Now you may have more control over these things than you realize, but we don’t even need to think about that. What we want to look at here is this —
Do these things happen every day? Do they happen multiple times every day?
For most people, no. They don’t.
These things happen, but only now and then.
For most of us, many days go by before we get another of these ‘hard’ unhappinesses.
But if that’s the case, what about those times when you’ve been continuously unhappy for days and days at a time? Where is that coming from?
Well, if nothing is happening in the physical universe to give you a ‘hard’ unhappiness, then you’re filling up your experience with *your thoughts*.
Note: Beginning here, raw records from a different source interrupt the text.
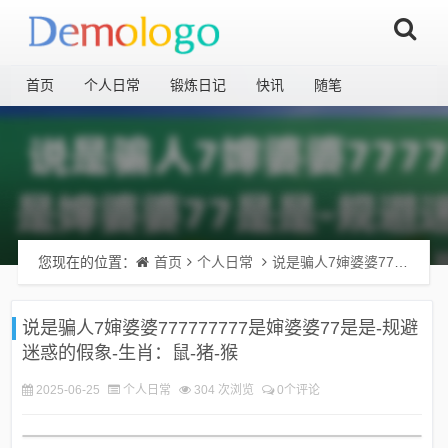
首页
个人日常
锻炼日记
快讯
随笔
您现在的位置：
首页
个人日常
说是骗人7婶婆婆777777777是婶婆婆77是是-规避迷惑的假象-生肖：鼠-猪-猴
说是骗人7婶婆婆777777777是婶婆婆77是是-规避
迷惑的假象-生肖：鼠-猪-猴
2025-06-25
个人日常
304 次浏览
0个评论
And you must have these thoughts on automatic unhappy mode, because it’s just one unhappy thought after another. Let’s say the boyfriend left. That happened once. But what about the hundreds or thousands of times you think unhappily about it? What about the hundreds or thousands of times you think about it even before it ever happens?
With these hundreds or thousands of unhappy thoughts, you are training your mind by simple repetition to automatically generate unhappy thoughts, and these will create the unhappy emotions in your body, and you are training yourself, unconsciously and automatically, to become and remain an unhappy person.
Is this mental health? To train yourself to become an unhappy person?
No, it is not good mental health.
So what is the opposite of this unconscious training program for unhappiness?
The opposite is a conscious training program for happiness.
Can it really be that simple?
Yes. Actually, it is exactly that simple.
You choose: Unconscioiusly keep running your unhappiness training, or consciously re-train to become a happy person.
Maybe not always easy. Maybe not immediate. Takes intention, practice, and time. And it works.
You will recreate yourself as a happier, and healthier person.
Presto. Mental health and happiness.